Pitfalls of assigning a wrong data type to a database column

A recent debugging session on a web application surfaced a recurrent issue in database design – that of assigning a wrong data type to a database field.

Storing numeric data in a numeric field, when is it not recommended?

Many programmers, when designing a database schema, default to using a numeric data type for a numeric field – like zip codes, telephone numbers, age, price etc. However, not every numeric value needs to be stored as a numeric type. Many times it is prudent to store numeric values as a ‘text’ type – ‘varchar’ to be specific.

Take the case of a zip code – it usually gets assigned a numeric type. However, if you check zip codes in the US you can see that many of them start with a zero. A few random examples are given below.

07097	JERSEY CITY
07403	BLOOMINGDALE
00610	ANASCO
01541	PRINCETON

I’ve a database of around 43,000 US zip codes, out of which 3,000 (~ 7%) zip codes start with a zero. Saving this zip codes in a numeric field will truncate the initial zeros, losing information in the process.

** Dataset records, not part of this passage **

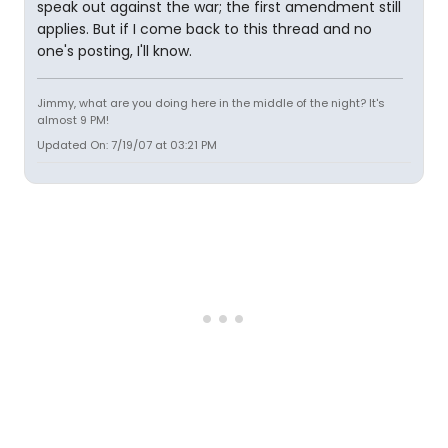
speak out against the war; the first amendment still
applies. But if I come back to this thread and no
one's posting, I'll know.
Jimmy, what are you doing here in the middle of the night? It's
almost 9 PM!
Updated On: 7/19/07 at 03:21 PM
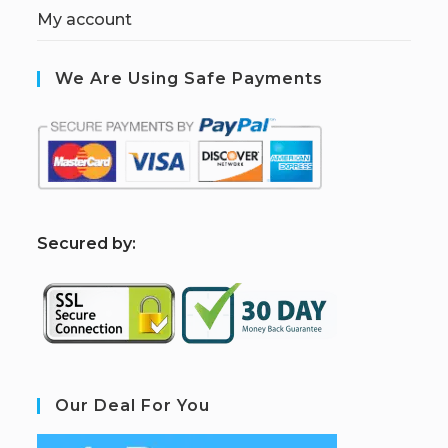
My account
We Are Using Safe Payments
S
ecured by:
Our Deal For You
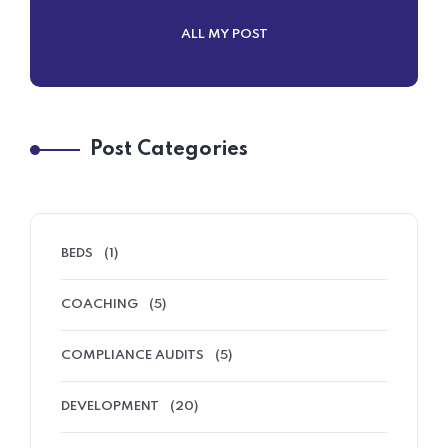
ALL MY POST
Post Categories
BEDS
(1)
COACHING
(5)
COMPLIANCE AUDITS
(5)
DEVELOPMENT
(20)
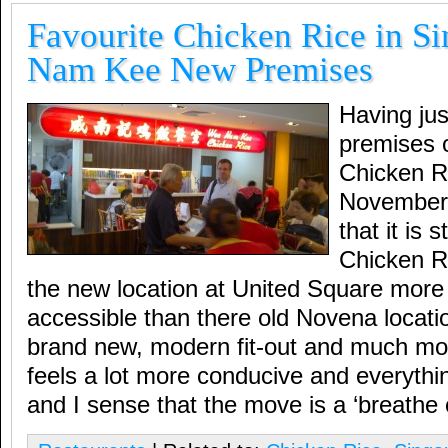
Favourite Chicken Rice in S
Nam Kee New Premises
Having jus
premises
Chicken R
November,
that it is s
Chicken R
the new location at United Square more
accessible than there old Novena locati
brand new, modern fit-out and much mo
feels a lot more conducive and everyth
and I sense that the move is a ‘breathe o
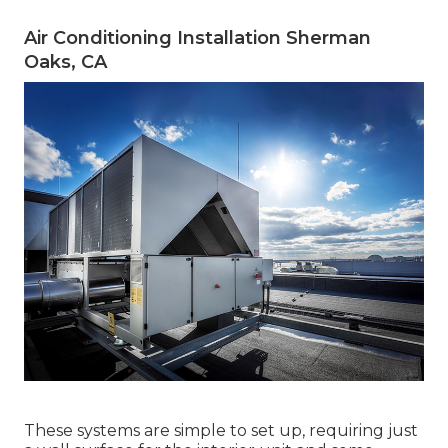
Air Conditioning Installation Sherman
Oaks, CA
These systems are simple to set up, requiring just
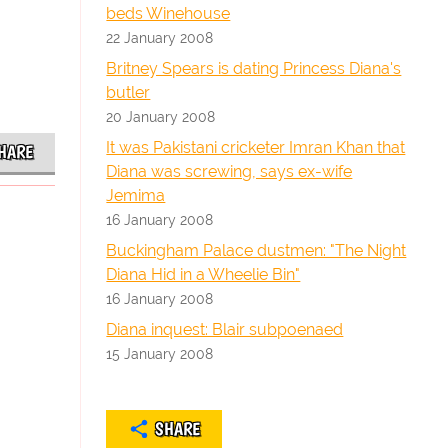
beds Winehouse
22 January 2008
Britney Spears is dating Princess Diana's
butler
20 January 2008
It was Pakistani cricketer Imran Khan that
HARE
Diana was screwing, says ex-wife
Jemima
16 January 2008
Buckingham Palace dustmen: "The Night
Diana Hid in a Wheelie Bin"
16 January 2008
Diana inquest: Blair subpoenaed
15 January 2008
SHARE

This actually happened with a recent client project. I was debugging a legacy web application which was used by ground service teams to assign service personnel for home TV installations. Upon arrival of a new request the technician closest to the client location was assigned the job. This required calculating distances using the client zip code and the technicians location. However the application was sometimes giving wrong distances, giving the location distance as thousands of miles when actually it was just 12 miles. Digging around it was noticed that the corresponding zip codes were truncated and hence the wrong distances.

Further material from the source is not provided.